Впрочем, связь романа с философией – не только генетическая. Она касается и еще одного общего для них момента: репрезентации времени. Роман в современном понимании оформляется в конце XVIII – начале XIX века как отражение новой философии времени – историзма. Как писал Мишель Фуко,

для мысли XVIII в. временные последовательности были лишь внешним признаком, лишь нечетким проявлением порядка вещей. Начиная с XIX в. они выражают […] собственный глубоко исторический способ бытия вещей и людей[83].

Это новое восприятие времени и фиксируется в романе. Роман наполняется историческим временем, которое задается крупными событиями: войнами, переворотами, любыми значительными социальными изменениями. Это время линейно и необратимо; крупные события вызывают шлейф мелких. К этому типу романного времени можно отнести известные слова Мандельштама:

Расцвет романа в XIX веке следует поставить в прямую зависимость от наполеоновской эпопеи, необычайно повысившей акции личности в истории […] Чувство времени, принадлежащего человеку для того, чтобы действовать, побеждать, гибнуть, любить – это чувство времени составляло основной тон самочувствия европейского романа[84].

При этом, однако, «прежнее», «внеисторическое» время не исчезло. Оно лишь отошло на задний план, став частным временем – временем «отдельного человека», погруженного в повседневность. В классической русской литературе этот тип времени наиболее ярко отражен не в романной, а в малой прозе – прежде всего, чеховской. Это время «маленьких событий», взятых как бы вне исторического и политического контекстов. Цикличность, как правило, преобладает в нем над линейностью – в финале герой оказывается «там же», где был вначале.

Формулировку этого типа времени мы находим у Бахтина – он называет его «циклическим бытовым временем».

<В нем> нет событий, а есть только повторяющиеся «бывания». Время лишено здесь поступательного исторического хода, оно движется по узким кругам: круг дня, круг недели, месяца, круг всей жизни… Приметы этого времени просты, грубо-материальны, они крепко срослись с бытовыми локальностями: с домиками и комнатками городка, сонными улицами, пылью и мухами, клубами, бильярдами и проч. и проч. Время здесь бессобытийно и потому кажется остановившимся[85].

Этот тип времени Бахтин ограничивал исключительно хронотопом «провинциального городка». Оно, полагал он, «не может быть основным временем романа» и «используется романистами как побочное время, переплетается с другими временными рядами»; оно часто «служит контрастирующим фоном для событийных и энергических временных рядов»[86].

Этот вывод, сделанный на основе классической прозы, требует уточнения. «Циклическое бытовое время» гораздо шире провинциального хронотопа: оно может присутствовать везде, где на первый план выходит частная жизнь персонажей, живут ли они в селах, райцентрах или мегаполисах.
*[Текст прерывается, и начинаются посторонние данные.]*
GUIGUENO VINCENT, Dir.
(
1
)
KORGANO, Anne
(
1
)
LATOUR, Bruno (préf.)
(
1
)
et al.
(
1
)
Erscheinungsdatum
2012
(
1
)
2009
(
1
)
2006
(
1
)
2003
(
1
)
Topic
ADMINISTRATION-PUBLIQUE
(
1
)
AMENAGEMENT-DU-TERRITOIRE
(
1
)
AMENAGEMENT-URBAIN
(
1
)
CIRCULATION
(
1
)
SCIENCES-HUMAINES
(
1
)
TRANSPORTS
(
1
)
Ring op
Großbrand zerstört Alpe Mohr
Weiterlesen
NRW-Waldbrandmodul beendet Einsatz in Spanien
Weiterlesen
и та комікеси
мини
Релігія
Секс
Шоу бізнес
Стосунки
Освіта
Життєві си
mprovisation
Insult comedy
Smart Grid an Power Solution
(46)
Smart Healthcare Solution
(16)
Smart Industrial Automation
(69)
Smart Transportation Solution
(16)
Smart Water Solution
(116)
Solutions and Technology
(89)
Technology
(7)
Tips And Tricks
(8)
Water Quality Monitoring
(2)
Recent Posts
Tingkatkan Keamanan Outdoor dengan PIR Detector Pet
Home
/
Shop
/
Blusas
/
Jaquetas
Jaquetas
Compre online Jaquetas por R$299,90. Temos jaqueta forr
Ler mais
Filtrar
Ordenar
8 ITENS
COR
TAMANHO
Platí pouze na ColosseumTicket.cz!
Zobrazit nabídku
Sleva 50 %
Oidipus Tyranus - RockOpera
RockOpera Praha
Оно может быть и динамичным, насыщенно-событийным – хотя события эти относятся именно к частной сфере.

Именно это, частное время, как показывает букеровский короткий список 2014 года, является преобладающим. Цикличность в некоторых романах выступает уже как особенность не только частного времени, но и времени исторического.
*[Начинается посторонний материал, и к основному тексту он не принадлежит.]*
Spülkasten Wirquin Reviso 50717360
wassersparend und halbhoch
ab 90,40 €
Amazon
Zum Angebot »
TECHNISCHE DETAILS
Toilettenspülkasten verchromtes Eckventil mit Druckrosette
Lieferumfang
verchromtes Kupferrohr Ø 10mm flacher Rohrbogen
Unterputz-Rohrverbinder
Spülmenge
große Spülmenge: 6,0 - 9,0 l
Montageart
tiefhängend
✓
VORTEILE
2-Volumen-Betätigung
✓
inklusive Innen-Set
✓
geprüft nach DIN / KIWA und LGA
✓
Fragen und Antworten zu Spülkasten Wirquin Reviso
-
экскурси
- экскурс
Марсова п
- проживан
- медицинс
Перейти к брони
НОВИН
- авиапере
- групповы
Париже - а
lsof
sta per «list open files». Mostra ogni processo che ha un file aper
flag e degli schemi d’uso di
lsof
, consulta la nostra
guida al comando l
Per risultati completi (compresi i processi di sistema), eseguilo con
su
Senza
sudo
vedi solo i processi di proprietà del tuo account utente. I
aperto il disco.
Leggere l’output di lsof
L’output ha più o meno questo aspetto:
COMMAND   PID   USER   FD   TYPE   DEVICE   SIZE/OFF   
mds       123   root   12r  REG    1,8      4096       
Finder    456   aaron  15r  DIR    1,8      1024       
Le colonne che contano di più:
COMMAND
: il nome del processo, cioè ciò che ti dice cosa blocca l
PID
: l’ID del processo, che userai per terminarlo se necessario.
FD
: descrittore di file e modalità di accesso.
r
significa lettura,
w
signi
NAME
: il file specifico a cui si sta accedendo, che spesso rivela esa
Всё повторяется в русской истории в «Возвращении в Египет» Шарова. Метафорой этой относительности всякого исторического движения оказывается палиндром (упомянут в романе и некий процесс над палиндромистами). Да и самого исторического движения в романе нет. Все социальные и политические изменения в России – лишь поверхностные, мнимые. На более глубоком уровне всё либо неподвижно, либо обратимо.

Не претерпевают эволюции и герои романа – они лишь приспосабливаются к обстоятельствам. Движение, которым наполнено «Возвращение в Египет» – не временное, а пространственное. Сойменка, Москва, Северный Казахстан, Рим, Курск, Хива, Старица… Впрочем, эти «места» описаны в романе довольно условно.
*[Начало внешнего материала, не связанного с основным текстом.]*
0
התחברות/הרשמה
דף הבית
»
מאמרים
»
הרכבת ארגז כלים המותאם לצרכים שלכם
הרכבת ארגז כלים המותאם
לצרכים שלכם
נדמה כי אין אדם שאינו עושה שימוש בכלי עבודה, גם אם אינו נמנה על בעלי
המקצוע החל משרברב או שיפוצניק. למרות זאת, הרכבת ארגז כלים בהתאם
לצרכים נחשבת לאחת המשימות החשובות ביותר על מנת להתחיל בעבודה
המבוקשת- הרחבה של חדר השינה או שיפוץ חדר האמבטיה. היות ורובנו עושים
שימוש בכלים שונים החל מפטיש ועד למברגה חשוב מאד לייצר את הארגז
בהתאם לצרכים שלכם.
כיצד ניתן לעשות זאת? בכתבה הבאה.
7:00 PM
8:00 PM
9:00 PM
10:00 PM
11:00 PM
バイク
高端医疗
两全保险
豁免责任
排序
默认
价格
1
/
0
«Романом места», а не «романом времени» оказывается и «Обитель» Прилепина. Несмотря на обилие исторических деталей, наиболее важным становится именно место – Соловки, фронтир, зыбкая граница между цивилизацией и дикой природой. История мало что изменяет здесь – она, по сути, движется по кругу. Лагерь оказывается «повторением» монастыря – что и отражено в названии романа. «Здесь всегда была живодерня», – замечает начальник Соловков Эйхманис.